You need a good looking case

When I built my PC the case was the item that took me more time to decide on. After all that's what you'll be looking at every day.
Well, I've been there and done that. My "big adventure" build of 2007 made a '95 Compaq ProLiant look beautiful on 3" braked double-casters, mirrored case window and provisions for dual bottom and dual front 140mm fans with dual 120mm San Ace exhausts. And there are some cases with enhanced cooling features at the top end of the price-scale. And I "put the brakes on" when I started contemplating the prospect of having the entire case chrome-plated. It would be beautiful, but not so sure some prospective buyer would want a case that big.
Despite the mythology that aluminum significantly enhances cooling, aluminum is more for looks. I have one system in a CM Stacker Midtower.
But I also bought some CM HAF midtower models with the 200mm side-panel and top-panel fan option in addition to the 200mm front-panel intake. Those were less than half what I paid for the Stacker, although the Stacker can be easily modded to accommodate at least one 200mm intake fan.
People say the HAFs are ugly, or "they have too much plastic," but for your budget SECC steel case, it comes with the tool-less features and the cooling potential -- I believe -- is often not completely tapped by owners for the extra chump change and effort it would take.

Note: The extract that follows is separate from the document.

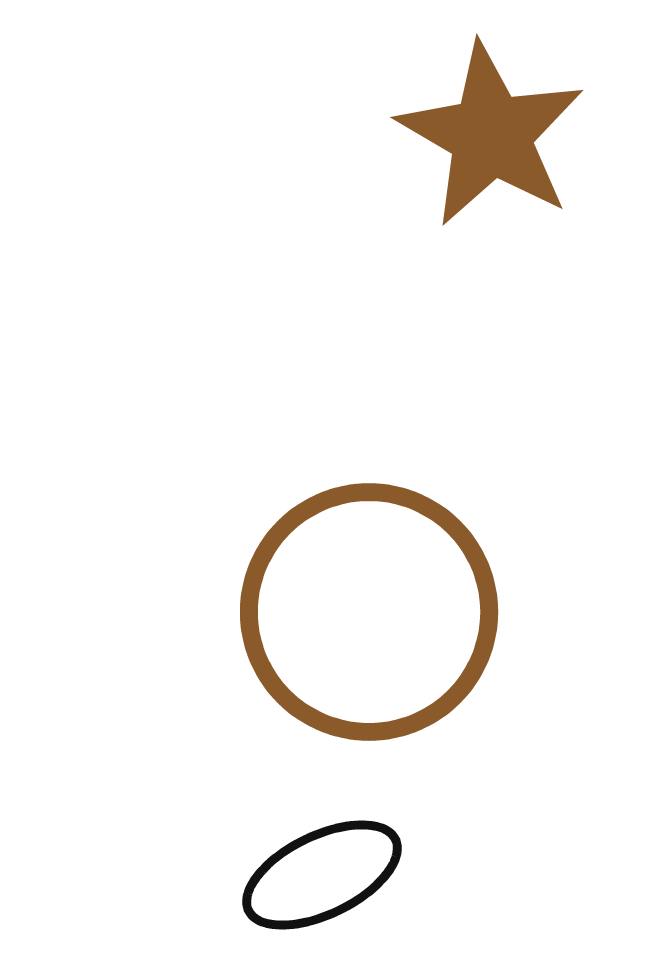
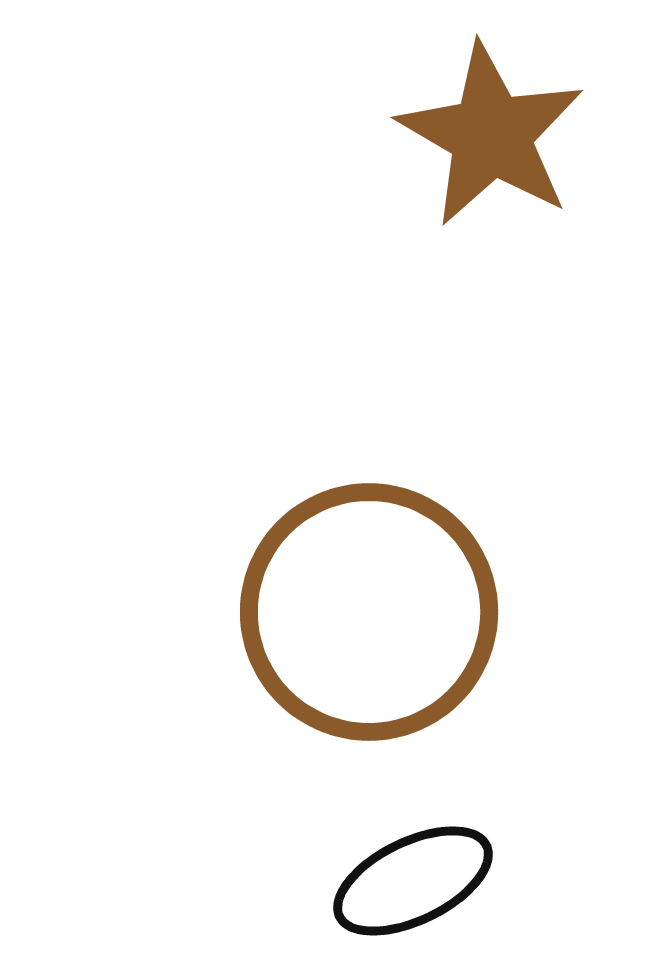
black ellipse: moved 91 px right, 6 px down
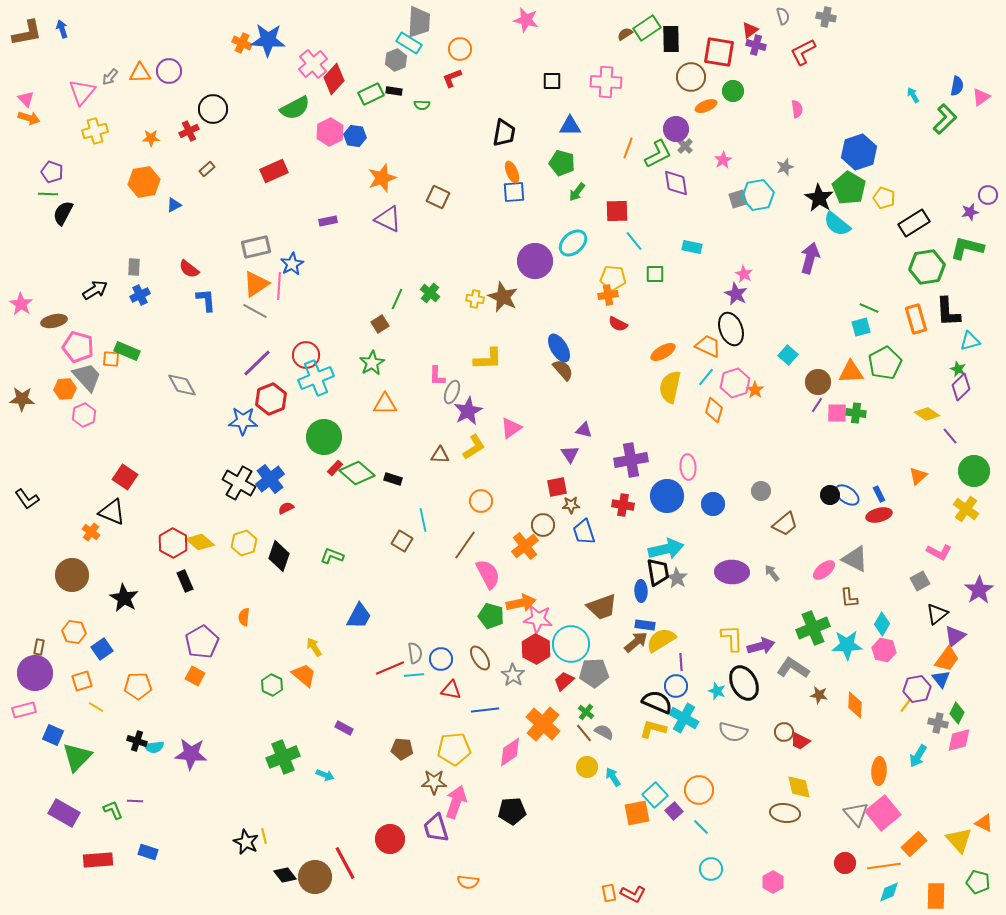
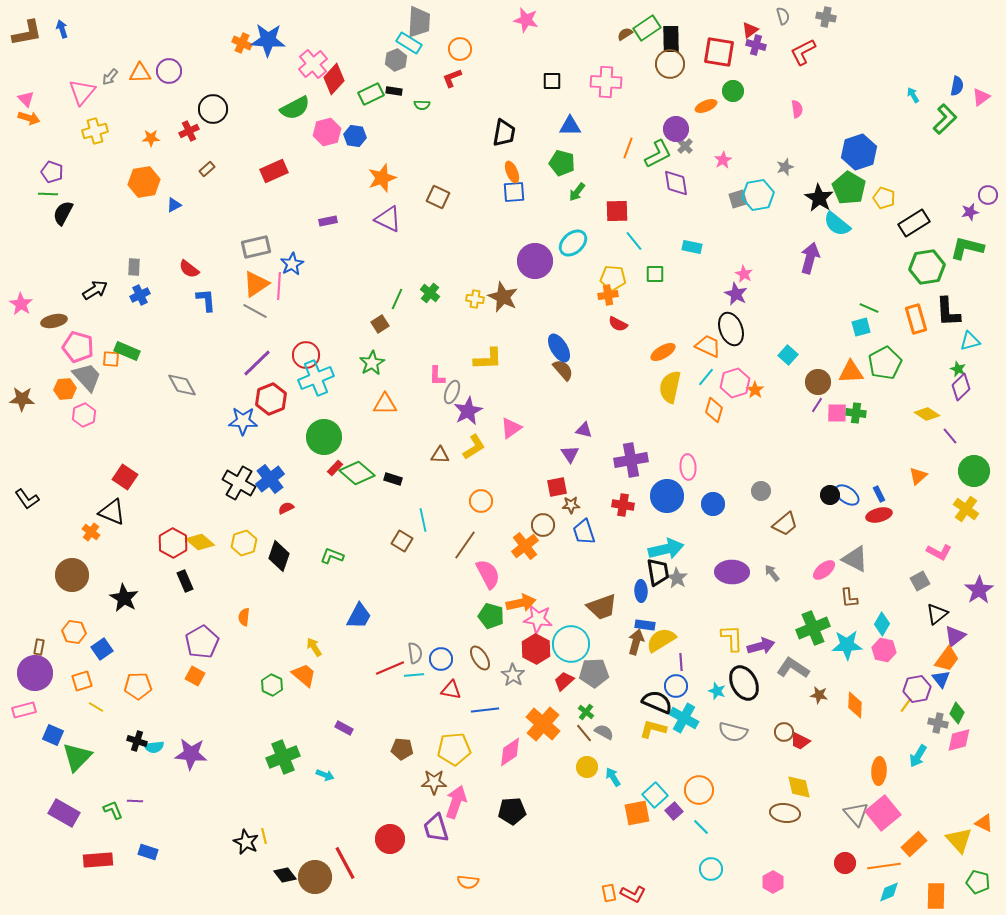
brown circle at (691, 77): moved 21 px left, 13 px up
pink hexagon at (330, 132): moved 3 px left; rotated 12 degrees clockwise
brown arrow at (636, 642): rotated 35 degrees counterclockwise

We now see not only mATX motherboards but ITX, and we can't say what the future brings -- the HAF 915 and "stackable" complements may or may not be that future.
So it gets down to this. You can spend $250 or more on a really fine case. From past experience, you can recycle it into the most recent computer building project. But if I can get top-end cooling and accommodations from something like the HAF 922, I'd rather spend my money on the difference between a GTX 770 and a GTX 780 graphics card.
That's especially true if you have a household of three users and as many as five desktops to service, maintain, and occasionally - upgrade or replace.